_Required work_.
In the records below, find the line with "Iniciado em 30", then retype it and every following line exactly, stopping after the line with "difundindo-a para todos os c". Leave the pictures out.

(Saved entries)
_ _ _ _
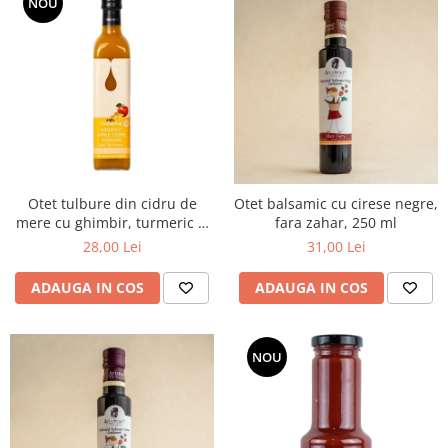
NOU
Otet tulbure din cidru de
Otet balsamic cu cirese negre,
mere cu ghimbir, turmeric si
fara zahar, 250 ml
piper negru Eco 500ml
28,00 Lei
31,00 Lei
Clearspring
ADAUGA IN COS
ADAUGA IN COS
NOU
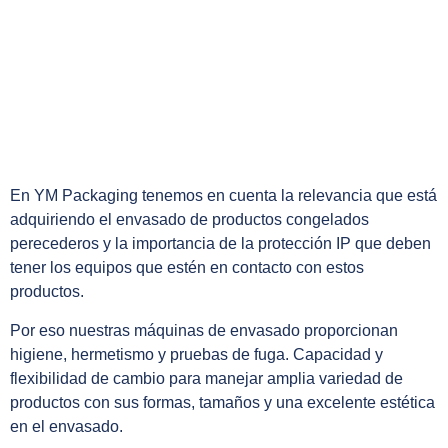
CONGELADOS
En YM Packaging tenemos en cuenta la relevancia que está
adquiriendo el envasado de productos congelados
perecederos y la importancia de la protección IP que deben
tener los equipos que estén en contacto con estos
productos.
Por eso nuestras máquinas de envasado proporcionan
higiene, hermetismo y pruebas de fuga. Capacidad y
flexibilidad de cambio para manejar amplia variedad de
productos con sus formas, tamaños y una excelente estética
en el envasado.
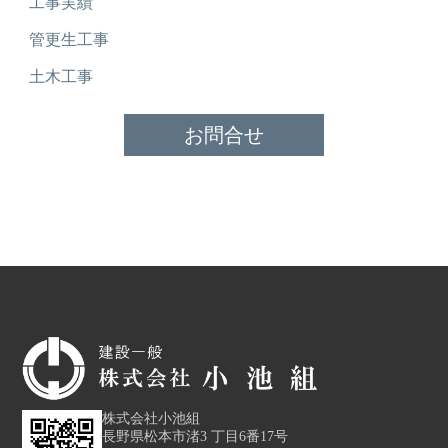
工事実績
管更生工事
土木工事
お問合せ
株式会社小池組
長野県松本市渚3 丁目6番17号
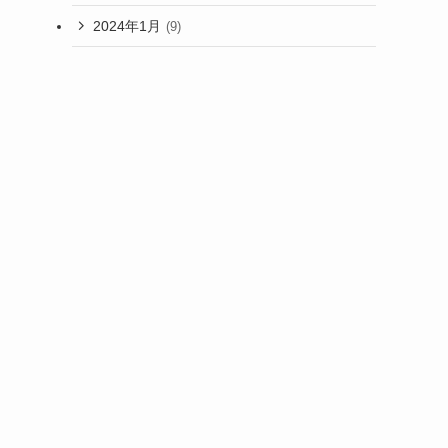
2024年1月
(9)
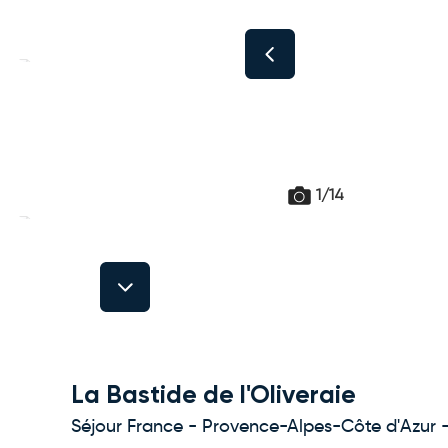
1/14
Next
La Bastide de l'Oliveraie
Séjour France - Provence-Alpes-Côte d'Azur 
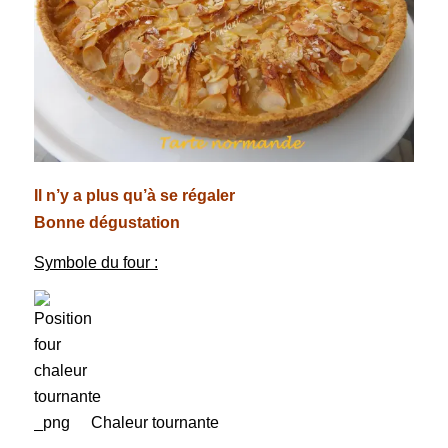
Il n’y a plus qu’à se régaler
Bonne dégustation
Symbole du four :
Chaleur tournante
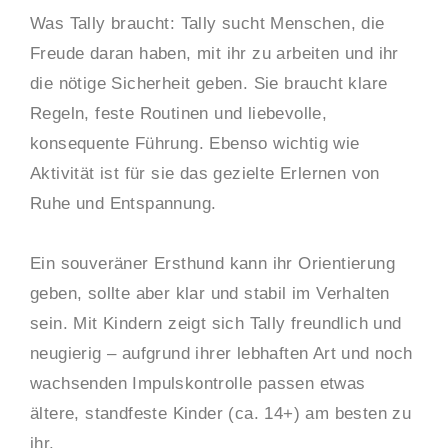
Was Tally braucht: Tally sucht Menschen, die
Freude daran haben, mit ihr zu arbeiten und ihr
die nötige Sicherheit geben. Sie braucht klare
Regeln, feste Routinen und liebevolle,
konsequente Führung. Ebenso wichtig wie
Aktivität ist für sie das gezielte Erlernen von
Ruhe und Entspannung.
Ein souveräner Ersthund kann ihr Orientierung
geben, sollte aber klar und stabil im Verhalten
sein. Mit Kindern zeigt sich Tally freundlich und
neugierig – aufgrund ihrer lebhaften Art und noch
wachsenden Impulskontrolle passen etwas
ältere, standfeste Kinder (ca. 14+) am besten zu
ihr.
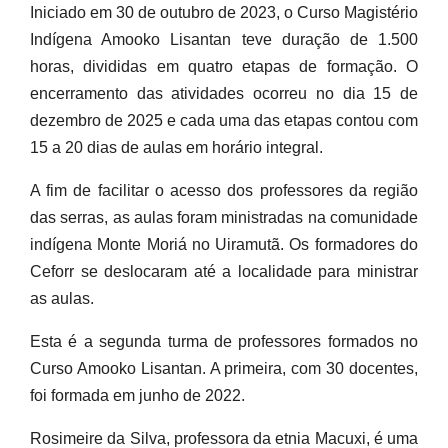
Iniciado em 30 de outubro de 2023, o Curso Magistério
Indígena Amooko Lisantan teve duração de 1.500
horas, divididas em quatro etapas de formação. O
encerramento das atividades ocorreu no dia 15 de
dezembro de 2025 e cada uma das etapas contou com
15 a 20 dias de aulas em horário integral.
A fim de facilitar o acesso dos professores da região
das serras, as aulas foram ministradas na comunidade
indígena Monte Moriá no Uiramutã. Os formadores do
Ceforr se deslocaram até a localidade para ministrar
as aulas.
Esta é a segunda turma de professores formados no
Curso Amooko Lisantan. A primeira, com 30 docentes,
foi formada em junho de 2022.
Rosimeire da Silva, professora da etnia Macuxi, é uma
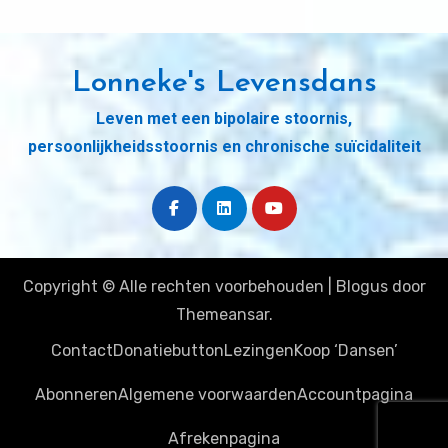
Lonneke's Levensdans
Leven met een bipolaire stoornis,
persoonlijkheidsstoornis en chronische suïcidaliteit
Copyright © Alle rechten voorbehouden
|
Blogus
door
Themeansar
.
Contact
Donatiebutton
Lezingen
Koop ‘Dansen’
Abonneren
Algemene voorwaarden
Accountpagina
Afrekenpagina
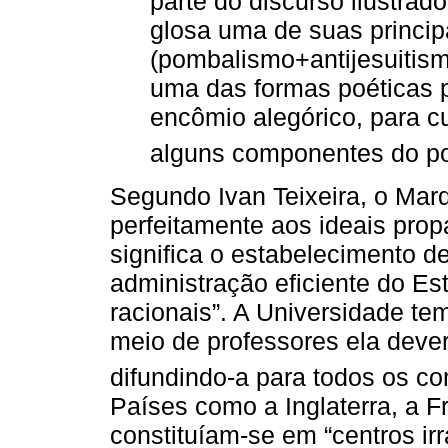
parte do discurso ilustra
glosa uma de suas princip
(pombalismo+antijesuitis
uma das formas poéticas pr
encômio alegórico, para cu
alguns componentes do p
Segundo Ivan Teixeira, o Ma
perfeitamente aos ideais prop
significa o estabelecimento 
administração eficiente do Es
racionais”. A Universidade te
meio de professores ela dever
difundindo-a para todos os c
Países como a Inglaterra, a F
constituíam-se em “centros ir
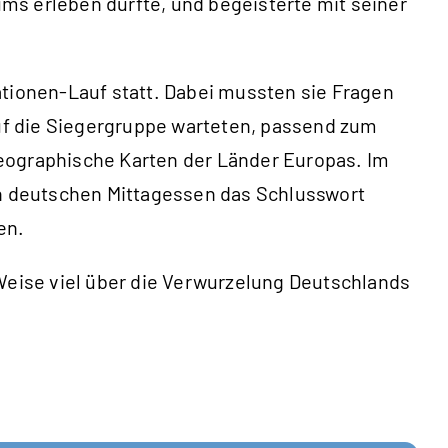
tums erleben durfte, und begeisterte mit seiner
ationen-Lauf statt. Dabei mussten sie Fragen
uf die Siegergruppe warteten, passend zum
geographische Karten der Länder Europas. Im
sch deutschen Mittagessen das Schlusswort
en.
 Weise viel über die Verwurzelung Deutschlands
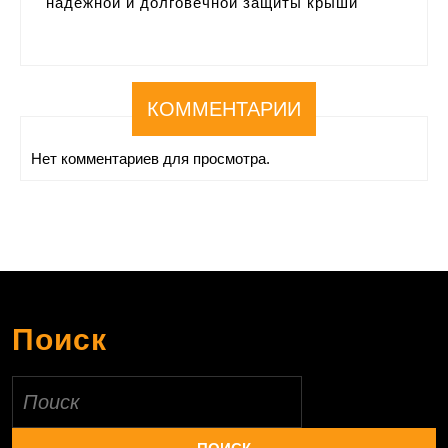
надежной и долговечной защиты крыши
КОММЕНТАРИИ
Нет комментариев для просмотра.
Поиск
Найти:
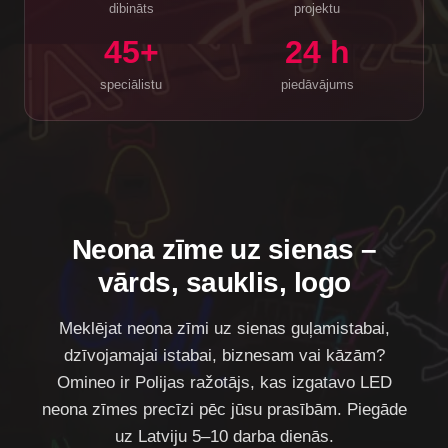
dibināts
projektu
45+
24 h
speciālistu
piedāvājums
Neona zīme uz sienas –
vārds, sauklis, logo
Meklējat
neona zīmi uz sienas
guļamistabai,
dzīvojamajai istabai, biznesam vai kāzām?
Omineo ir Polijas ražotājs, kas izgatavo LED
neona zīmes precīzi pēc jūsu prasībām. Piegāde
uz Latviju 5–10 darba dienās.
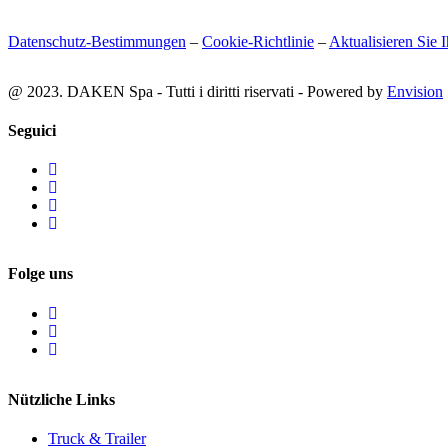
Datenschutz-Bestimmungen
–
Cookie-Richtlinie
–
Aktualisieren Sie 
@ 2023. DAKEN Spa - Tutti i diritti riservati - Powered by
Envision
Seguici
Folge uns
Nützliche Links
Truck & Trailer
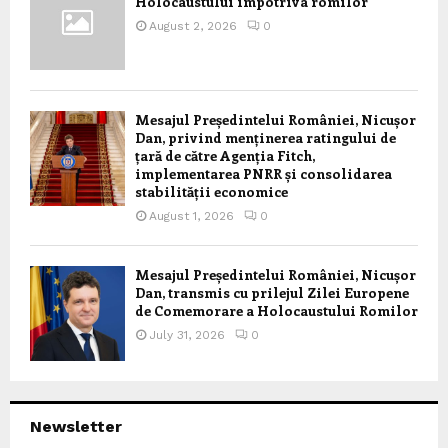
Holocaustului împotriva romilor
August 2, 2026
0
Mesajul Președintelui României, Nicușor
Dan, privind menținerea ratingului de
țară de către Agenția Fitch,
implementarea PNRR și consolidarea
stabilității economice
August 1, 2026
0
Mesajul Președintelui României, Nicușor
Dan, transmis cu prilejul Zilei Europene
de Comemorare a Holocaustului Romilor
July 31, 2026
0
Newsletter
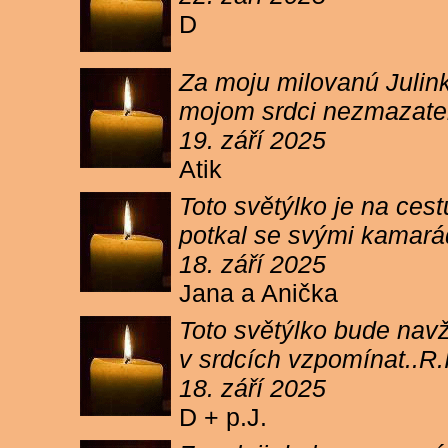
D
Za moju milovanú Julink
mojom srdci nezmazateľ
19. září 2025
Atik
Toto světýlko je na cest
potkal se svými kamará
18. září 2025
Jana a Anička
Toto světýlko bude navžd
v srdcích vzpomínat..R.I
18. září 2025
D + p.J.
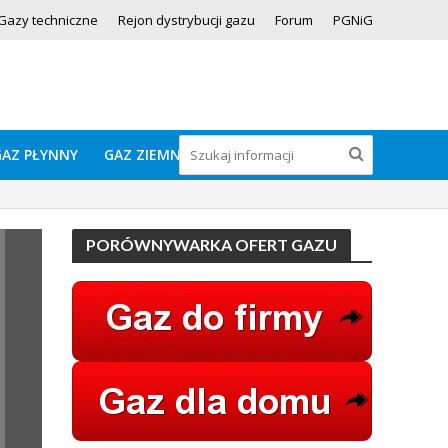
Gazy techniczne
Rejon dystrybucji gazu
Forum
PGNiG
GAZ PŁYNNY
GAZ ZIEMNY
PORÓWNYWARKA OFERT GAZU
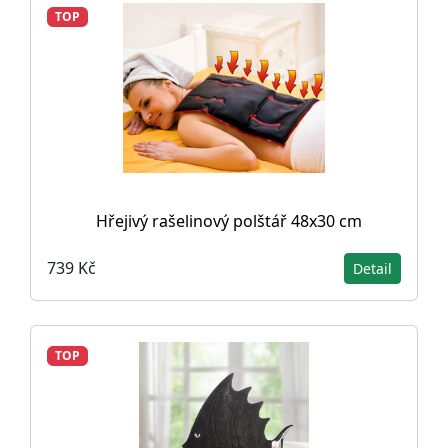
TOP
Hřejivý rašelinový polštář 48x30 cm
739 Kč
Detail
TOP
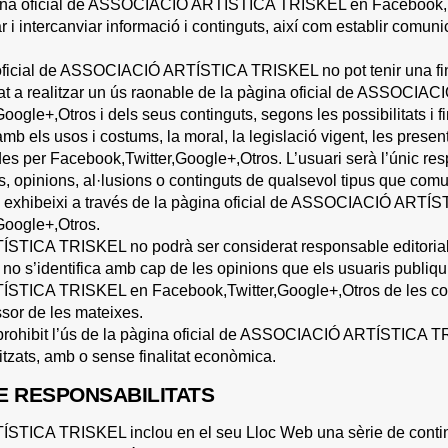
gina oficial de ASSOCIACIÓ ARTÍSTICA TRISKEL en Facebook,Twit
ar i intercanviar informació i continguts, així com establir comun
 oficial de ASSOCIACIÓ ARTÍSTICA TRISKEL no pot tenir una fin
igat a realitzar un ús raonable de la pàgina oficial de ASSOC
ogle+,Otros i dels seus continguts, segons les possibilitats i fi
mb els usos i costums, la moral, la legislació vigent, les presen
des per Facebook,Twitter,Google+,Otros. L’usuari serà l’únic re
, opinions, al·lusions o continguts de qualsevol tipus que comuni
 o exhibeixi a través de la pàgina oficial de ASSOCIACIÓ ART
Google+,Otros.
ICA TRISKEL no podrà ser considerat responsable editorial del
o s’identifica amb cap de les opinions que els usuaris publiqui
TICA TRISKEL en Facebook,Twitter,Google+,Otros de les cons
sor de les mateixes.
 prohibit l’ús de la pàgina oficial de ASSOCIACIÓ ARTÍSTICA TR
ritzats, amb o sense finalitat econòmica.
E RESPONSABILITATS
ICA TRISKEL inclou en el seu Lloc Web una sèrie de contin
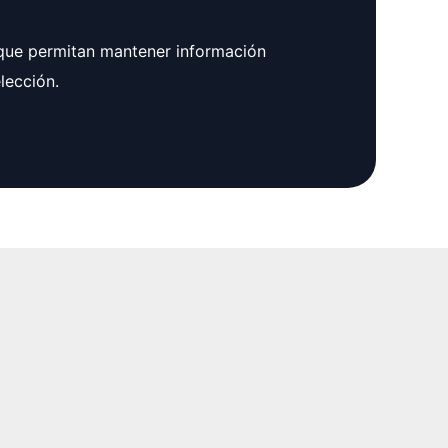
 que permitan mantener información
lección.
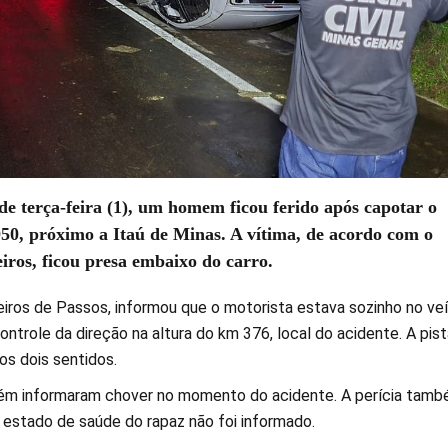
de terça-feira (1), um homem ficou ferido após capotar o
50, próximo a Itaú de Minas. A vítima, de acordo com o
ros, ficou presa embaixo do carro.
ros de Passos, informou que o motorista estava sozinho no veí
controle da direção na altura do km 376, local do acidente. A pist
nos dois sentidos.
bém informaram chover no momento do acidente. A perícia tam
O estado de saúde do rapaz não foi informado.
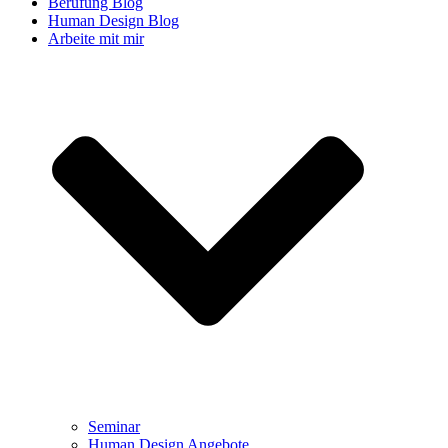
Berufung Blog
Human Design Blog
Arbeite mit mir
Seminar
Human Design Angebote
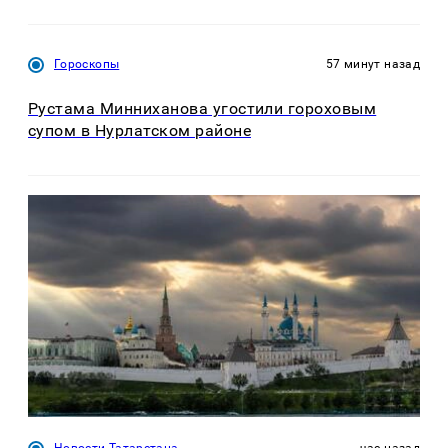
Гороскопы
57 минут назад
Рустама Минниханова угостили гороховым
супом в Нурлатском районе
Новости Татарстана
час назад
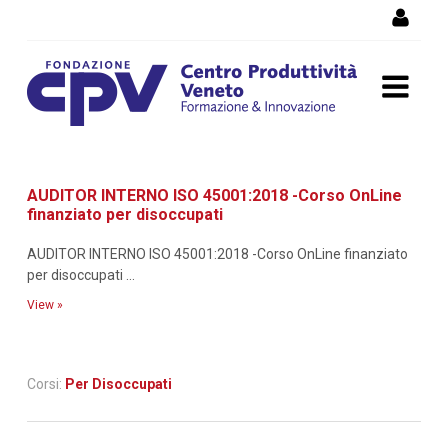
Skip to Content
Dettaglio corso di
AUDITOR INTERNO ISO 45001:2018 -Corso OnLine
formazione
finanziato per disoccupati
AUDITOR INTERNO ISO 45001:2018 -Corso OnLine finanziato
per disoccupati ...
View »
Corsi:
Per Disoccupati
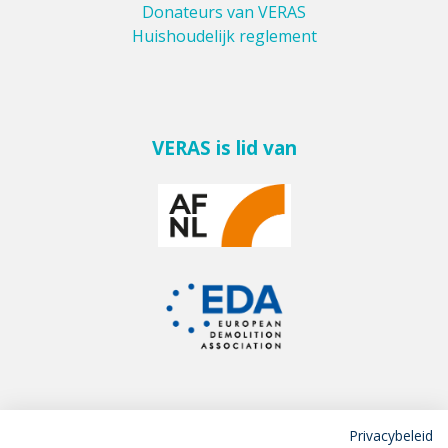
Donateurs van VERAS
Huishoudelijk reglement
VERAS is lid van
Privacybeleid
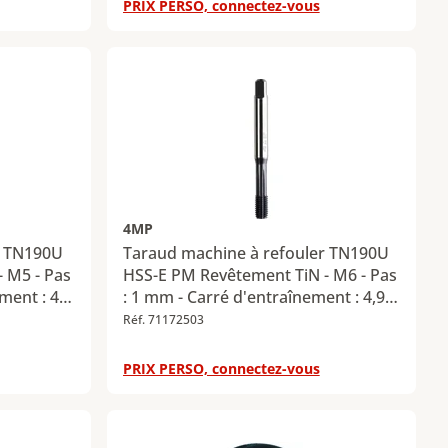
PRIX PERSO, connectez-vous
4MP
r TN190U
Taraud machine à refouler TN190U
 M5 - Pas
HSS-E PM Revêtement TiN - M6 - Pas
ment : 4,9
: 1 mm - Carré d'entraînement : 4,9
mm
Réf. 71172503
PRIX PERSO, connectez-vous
_ _ _ _
_Answer section_.
Iniciado em 30 de outubro de 2023, o Curso Magistério
Indígena Amooko Lisantan teve duração de 1.500
horas, divididas em quatro etapas de formação. O
encerramento das atividades ocorreu no dia 15 de
dezembro de 2025 e cada uma das etapas contou com
15 a 20 dias de aulas em horário integral.
A fim de facilitar o acesso dos professores da região
das serras, as aulas foram ministradas na comunidade
indígena Monte Moriá no Uiramutã. Os formadores do
Ceforr se deslocaram até a localidade para ministrar
as aulas.
Esta é a segunda turma de professores formados no
Curso Amooko Lisantan. A primeira, com 30 docentes,
foi formada em junho de 2022.
Rosimeire da Silva, professora da etnia Macuxi, é uma
Lonneke's Levensdans
Leven met een bipolaire stoornis,
persoonlijkheidsstoornis en chronische suïcidaliteit
Copyright © Alle rechten voorbehouden
|
Blogus
door
Themeansar
.
Contact
Donatiebutton
Lezingen
Koop ‘Dansen’
Abonneren
Algemene voorwaarden
Accountpagina
Afrekenpagina
parte do discurso ilustra
glosa uma de suas princip
(pombalismo+antijesuitis
uma das formas poéticas pr
encômio alegórico, para cu
alguns componentes do p
Segundo Ivan Teixeira, o Ma
perfeitamente aos ideais prop
significa o estabelecimento 
administração eficiente do Es
racionais”. A Universidade te
meio de professores ela dever
difundindo-a para todos os c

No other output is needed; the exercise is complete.